Today is the Feast of the Baptism of Jesus. But I’m more interested in your baptism. If you don’t remember it, that’s okay. You can still tell a story about your baptism. And if you haven’t yet been baptized in the Church, that’s okay too. You can still tell a story about your baptism.
I’m not asking about that day a priest poured water over your head in the name of the Father and of the Son, and of the Holy Spirit. I’m not asking about when a minister immersed you in the water of new life. I’m not asking about that first baptism that you may or may not remember. Besides, that original baptism with water was just the first of many.
So tell me about your most recent baptism. What happened? Who was there? How did it change you? What difference is it making in your life today?
I want to know about that something that got ahold of you and wouldn’t let go. What fire was ignited in you? In what ways did it fan the flames of your life? How did it add fuel to your fire?
Let me give you a few examples of baptisms in my life. Maybe they’ll help you see what I’m talking about.
- I will never forget the day I went to my priest and said, “My life is a mess and I don’t know what to do.” I sat in his office and he baptized me into the truth of my pain and my brokenness. He held my feet to the fire and it ignited in me a fire of new life and a different way of being.
- Years ago I was baptized in the Frio River on a canoe trip with my two sons. We came to a waterfall. The water created a curtain but behind that curtain there was a large hollow in the rock. The three of us sat in the hollow with our arms around each other laughing and splashing. My younger son Randy said, “We’ve never smiled this big before.” The water, the laughter, the togetherness fanned the flames of our love.
- I remember standing here in this church the day I married our older son Brandon and his fiancé Erin, and I remember sitting out there the day we buried him. The fire of love and loss changed me in ways I could never have imagined.
- This past Friday Cyndy and I attended the opening of an art exhibit entitled “77 Minutes in their Shoes.” It’s about the Robb School shooting. The exhibit contains photographs of the shoes the children were wearing at the time of the shooting. It was a powerful and moving experience. It added fuel to the fire that burns in me for justice, peace, and nonviolence.
When have you experienced things like that? What is igniting a fire within you today? What is fanning your flames, enlarging and expanding your life? What is adding fuel to the fire of your life? That’s the baptism I’m asking about.
We don’t often associate baptism with fire but that’s how it is described in today’s gospel (Luke 3:15-17, 21-22). John the Baptist says,
“One who is more powerful than I is coming…. He will baptize you with the Holy Spirit and fire.”
I think we often misunderstand baptism, make it too small, and water down its power and presence in our lives. For most of us, I suspect, baptism is about the water in the font and the assurance of individual salvation. I don’t disagree. I just think it’s more than that. It connects us to something than larger than and beyond ourselves.
In the church we’re baptized just once but in life we are baptized over and over and over again. That’s why we regularly renew our baptismal vows. The renewal of our baptismal vows declares that baptism is never a one and done kind of thing and it’s about so much more than what happens at the font in the church.

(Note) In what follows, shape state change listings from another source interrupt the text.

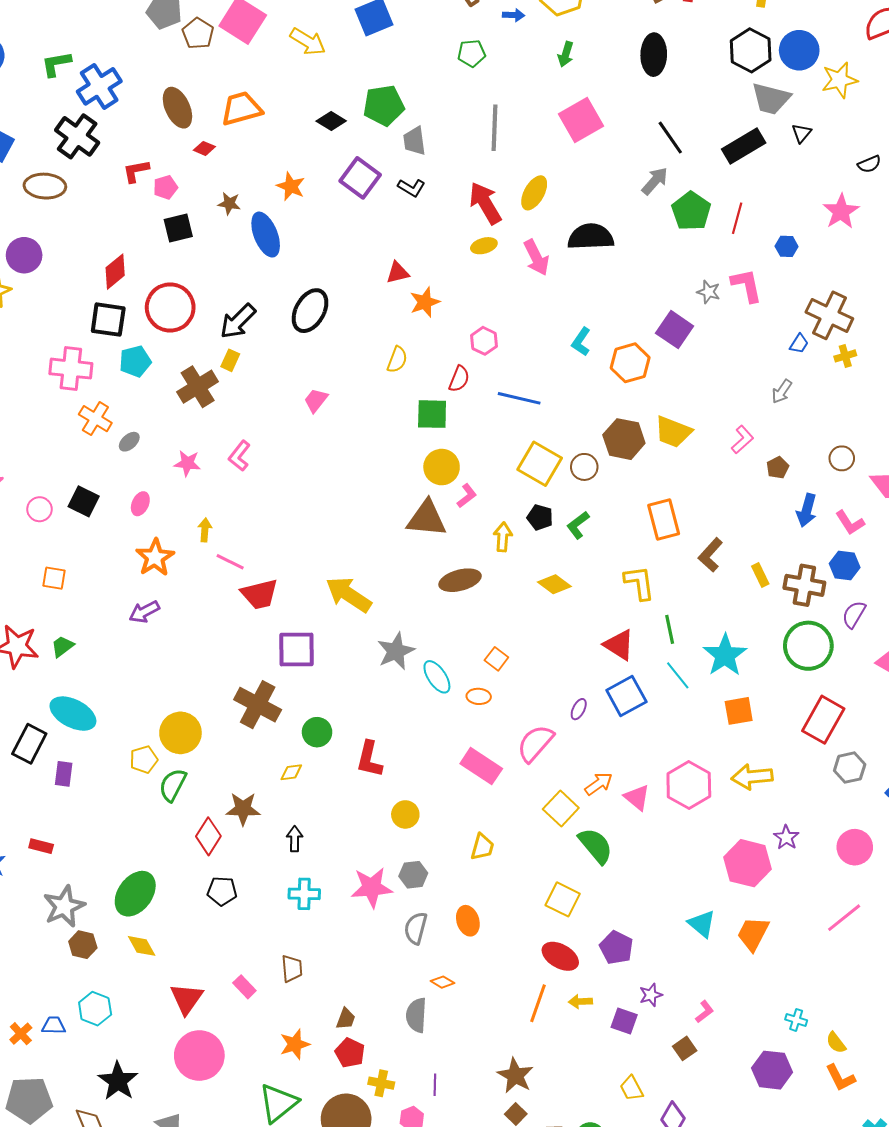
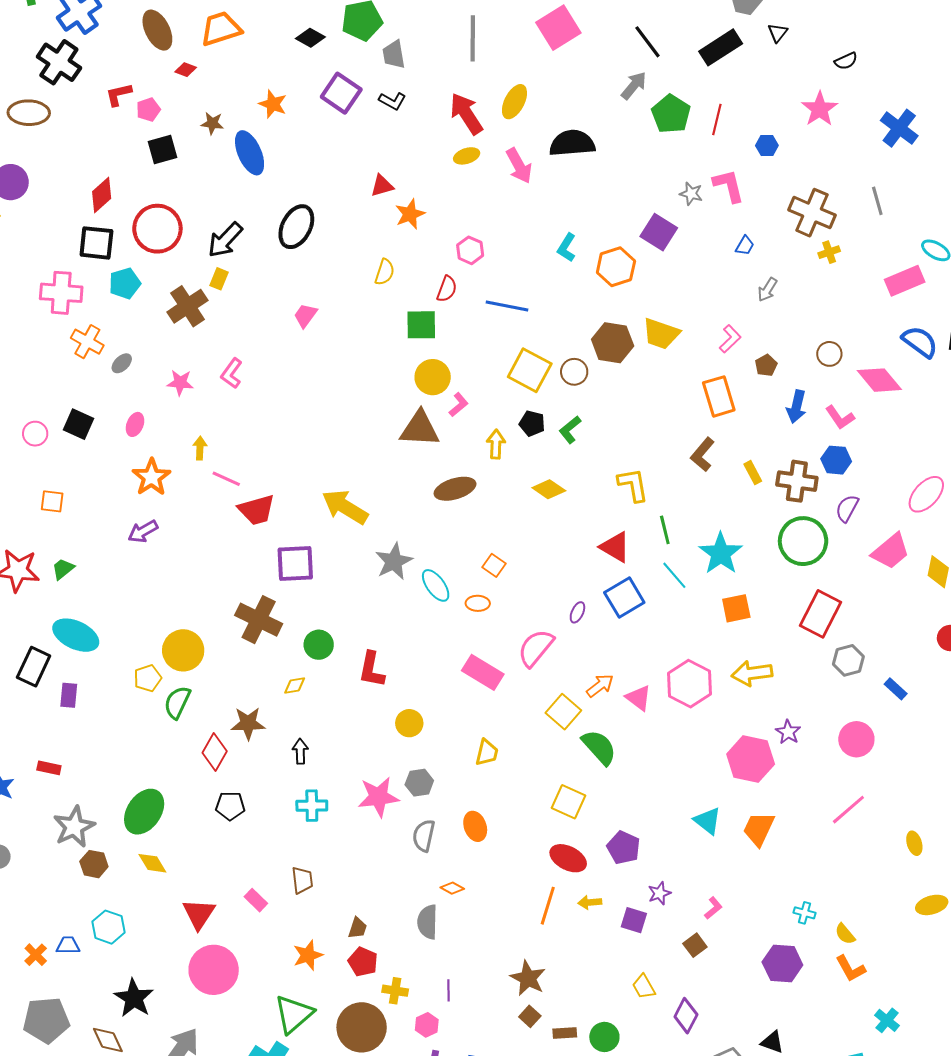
blue trapezoid: (799, 344) -> (745, 246), moved
orange rectangle: (664, 519) -> (719, 396), moved

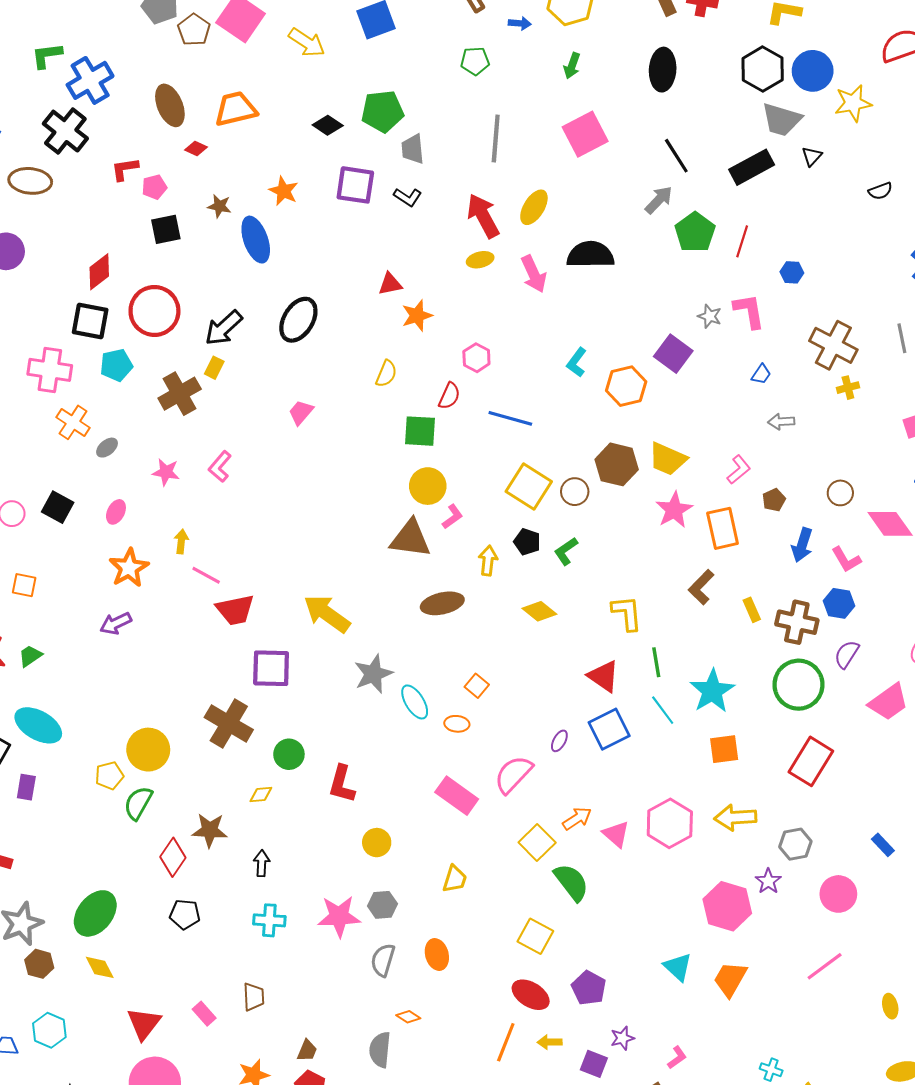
purple square: (341, 93) -> (355, 185), turned -30
pink star: (820, 109) -> (674, 510), moved
gray arrow: (767, 290) -> (781, 422), turned 50
gray hexagon: (848, 660) -> (795, 844), moved

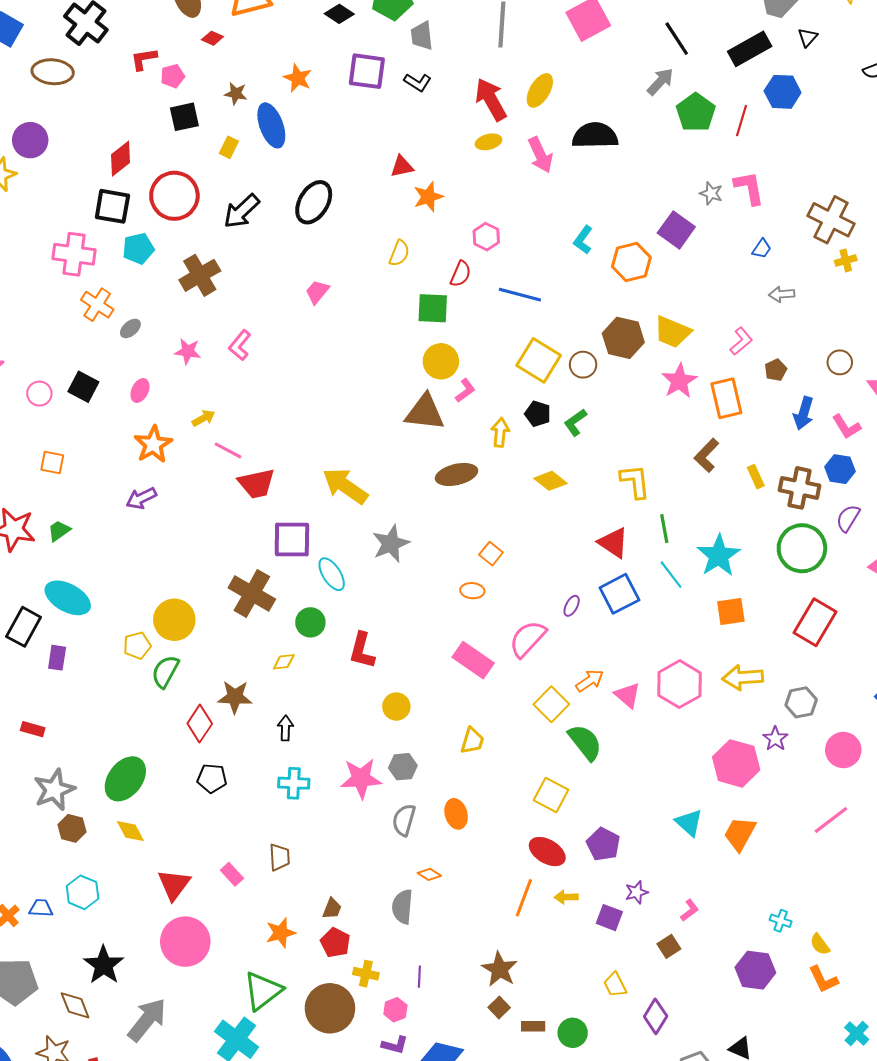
blue hexagon: (792, 272) -> (783, 92), moved, size x1.6
yellow rectangle: (214, 368) -> (229, 147), moved
yellow arrow: (181, 541) -> (204, 418), turned 55
cyan ellipse: (415, 702) -> (332, 574), moved

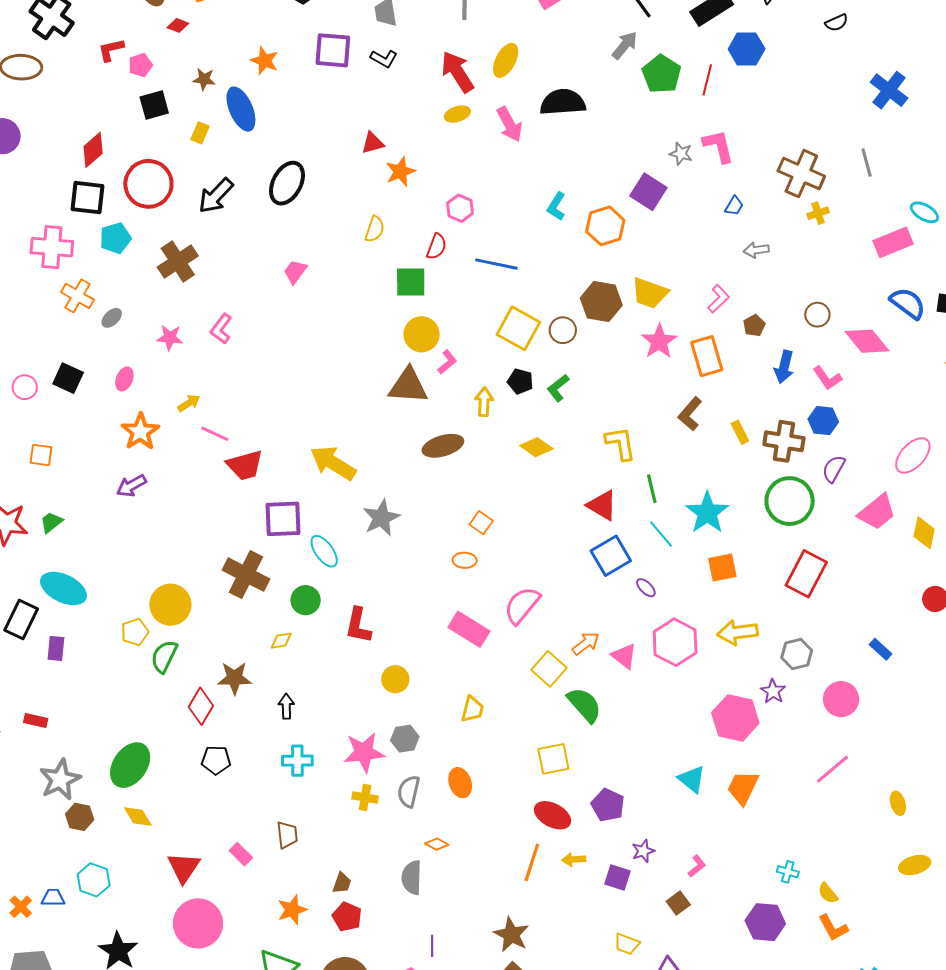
purple ellipse: (572, 606) -> (646, 588), moved, turned -70
yellow square: (551, 795) -> (553, 759), turned -36
yellow cross: (366, 974) -> (365, 797), moved
yellow trapezoid: (615, 985) -> (627, 944), turned -40

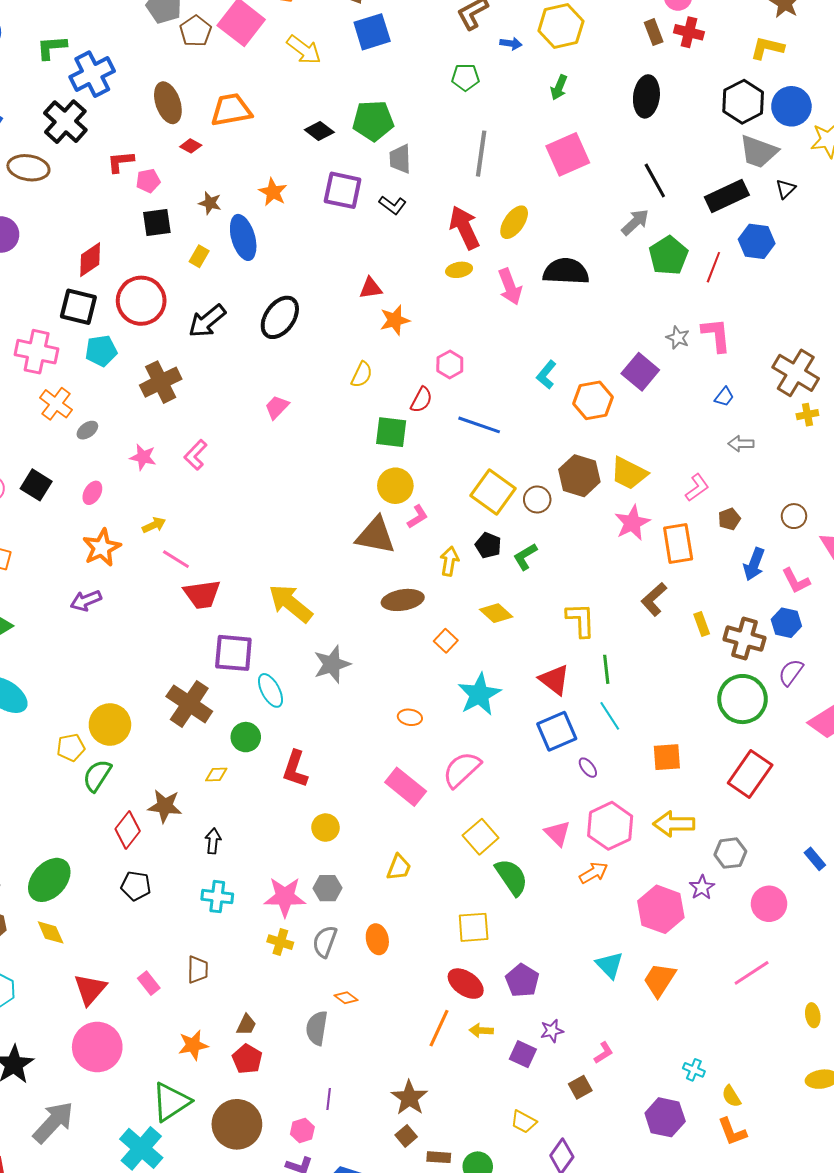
cyan star: (707, 513) -> (479, 694), moved
orange square: (481, 523) -> (446, 641), moved
orange arrow: (586, 643) -> (593, 873), moved

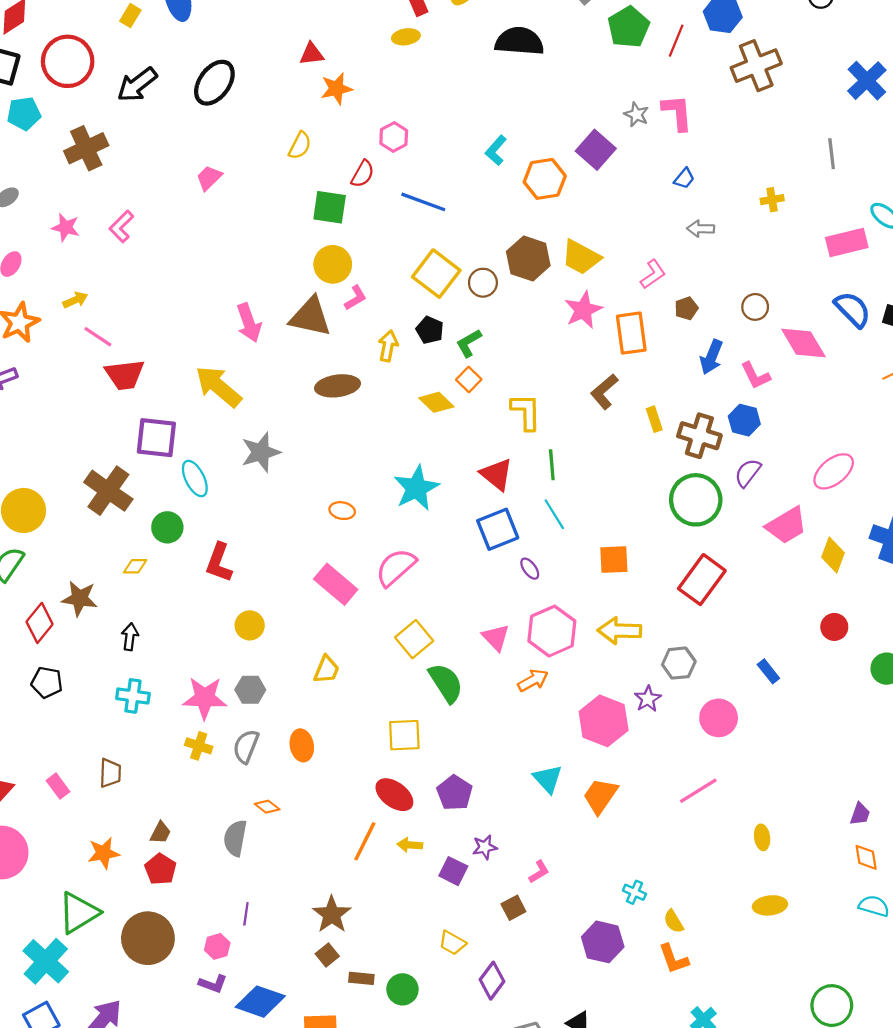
pink arrow: (510, 287) -> (249, 323), moved
brown cross: (796, 373) -> (756, 66), moved, turned 36
orange square: (446, 641) -> (469, 379), moved

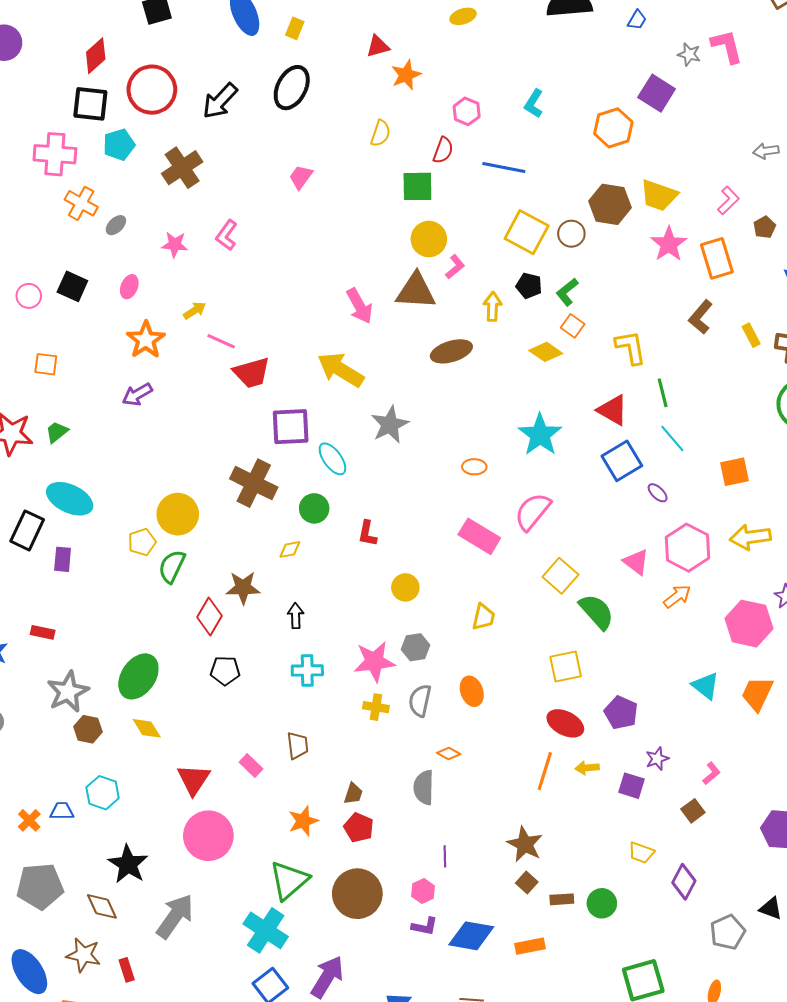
yellow rectangle: (130, 16) -> (295, 28), moved
cyan L-shape: (496, 150) -> (534, 104), moved
blue trapezoid: (684, 178) -> (637, 20), moved
red L-shape: (219, 562) -> (367, 533), size x0.7

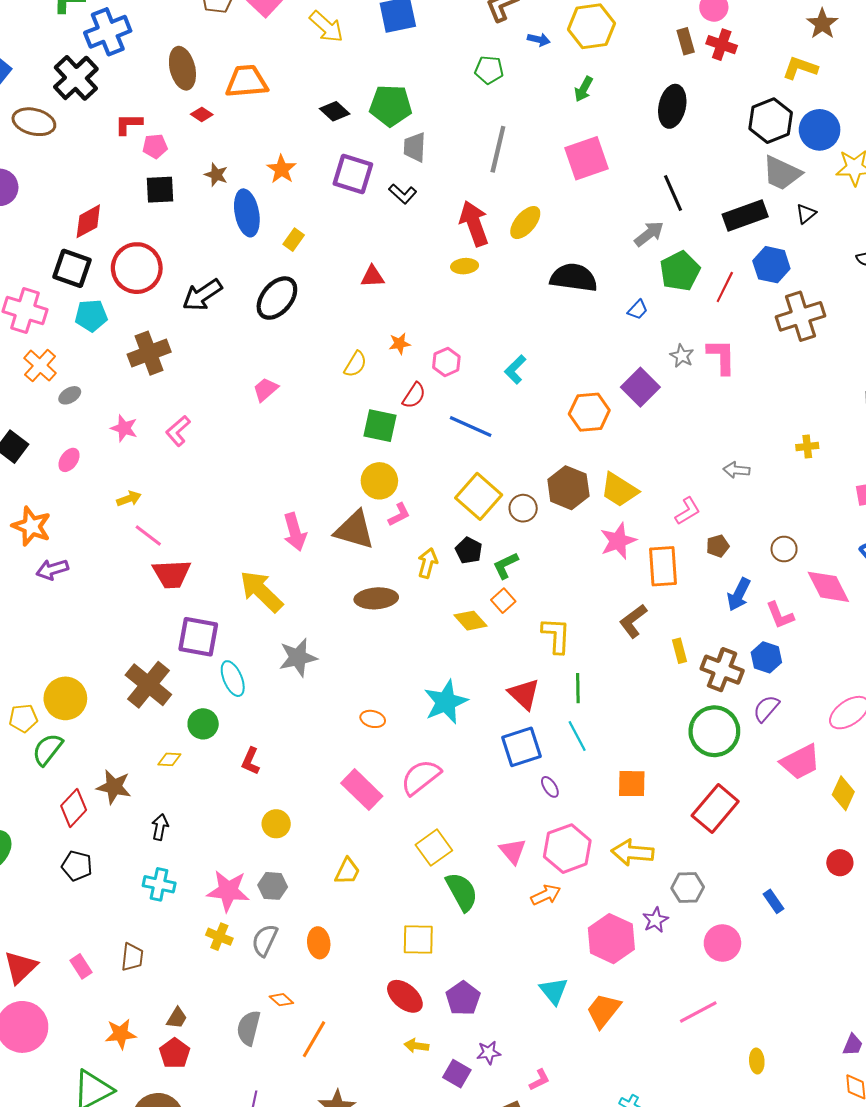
orange star: (406, 75) -> (400, 344), moved, size x0.7
orange star: (146, 340) -> (32, 526), moved, turned -30
orange line: (545, 771) -> (314, 1039), moved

In a few minutes we will renew our baptismal vow and recommit ourselves to
- continuing in the apostles’ teaching and fellowship, the breaking of bread, and the prayers;
- resisting evil, repenting and returning to the Lord;
- proclaiming with our words and actions the Good News of God in Christ;
- seeking and serving Christ in all persons, loving our neighbors as ourselves; and
- striving for justice and peace among all people, and respecting the dignity of every human being.
Do you see how far reaching our baptism is? Can you feel how it connects you to others? Do you hear the transformation being called for?
Every time we come to circumstances, people, and relationships that open to us and invite us to be more fully ourselves, we are being baptized. Every time we experience something that cleanses our eyes so that we see more clearly or face a difficult truth, we are being baptized.
Every time something happens in our heart and we love more deeply, we are being baptized. Every time we feel the pain of the world and respond with compassion and offer healing, we are being baptized. Every time we begin to live from a new place of wisdom or gratitude, we are being baptized.
That one baptism that happens in the church was never intended to be exclusive. It’s archetypical. It is the pointer to all the other baptisms in our life and world. The fire of baptism is everywhere.
It’s in our marriage, friendships, and parenting. Our work and vocation are baptismal fire. Our passions, dreams, and creativity are the fire of baptism. Our concerns and work for justice, peace, and human dignity are baptismal fire. Even our pain, brokenness, sorrows, and losses are baptismal fire.
Wherever life is being transformed baptism is happening. Those baptismal experiences transform us in the same way fire consumes and transforms wood into something new. So it is with us. But here’s the thing. At some point in that process the wood becomes the fire.
There is a beautiful story about that in our tradition. It comes to us from the monks who lived in the Egyptian desert around the fourth or fifth century.
“Abba Lot went to Abba Joseph and said to him, ‘Abba, as far as I can I say my little office, I fast a little, I pray and meditate, I live in peace and as far as I can, I purify my thoughts. What else can I do?’ Then the old man stood up and stretched his hands towards heaven. His fingers became like ten lamps of fire and he said to him, ‘If you will, you can become all flame.’
(Translated by Benedicta Ward, The Sayings of the Desert Fathers, 103)
That’s how I want to live, don’t you? I want to become all flame. What would it be like and mean in your life today to “become all flame”?